> [What the exercise asks]:
If a record contains a picture, drop the picture and copy everything else exactly.
++++++++
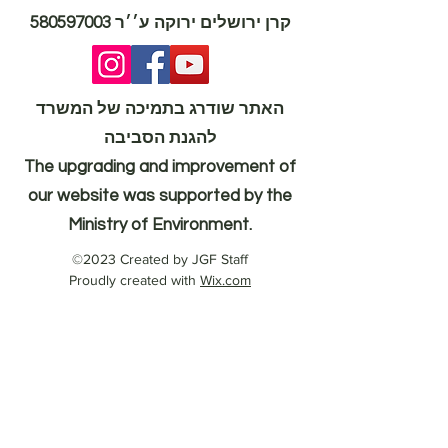
580597003
קרן ירושלים ירוקה ע׳׳ר
האתר שודרג בתמיכה של המשרד
להגנת הסביבה
The upgrading and improvement of
our website was supported by the
Ministry of Environment.
©2023 Created by JGF Staff
Proudly created with
Wix.com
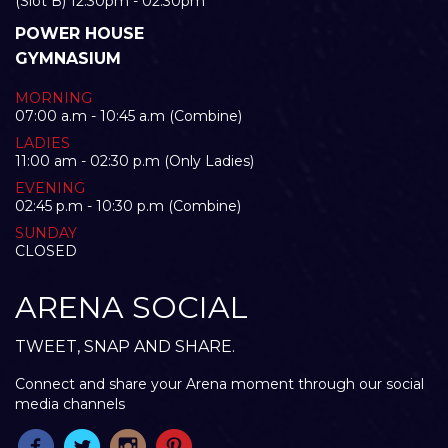
(Slot B) 12:30pm - 02:30pm
POWER HOUSE
GYMNASIUM
MORNING
07:00 a.m - 10:45 a.m (Combine)
LADIES
11:00 am - 02:30 p.m (Only Ladies)
EVENING
02:45 p.m - 10:30 p.m (Combine)
SUNDAY
CLOSED
ARENA SOCIAL
TWEET, SNAP AND SHARE.
Connect and share your Arena moment through our social
media channels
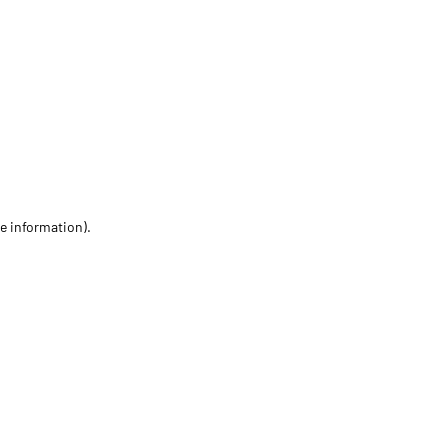
re information)
.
++++++++
> [Task solution]:
580597003
קרן ירושלים ירוקה ע׳׳ר
האתר שודרג בתמיכה של המשרד
להגנת הסביבה
The upgrading and improvement of
our website was supported by the
Ministry of Environment.
©2023 Created by JGF Staff
Proudly created with
Wix.com
(Slot B) 12:30pm - 02:30pm
POWER HOUSE
GYMNASIUM
MORNING
07:00 a.m - 10:45 a.m (Combine)
LADIES
11:00 am - 02:30 p.m (Only Ladies)
EVENING
02:45 p.m - 10:30 p.m (Combine)
SUNDAY
CLOSED
ARENA SOCIAL
TWEET, SNAP AND SHARE.
Connect and share your Arena moment through our social
media channels
re information)
.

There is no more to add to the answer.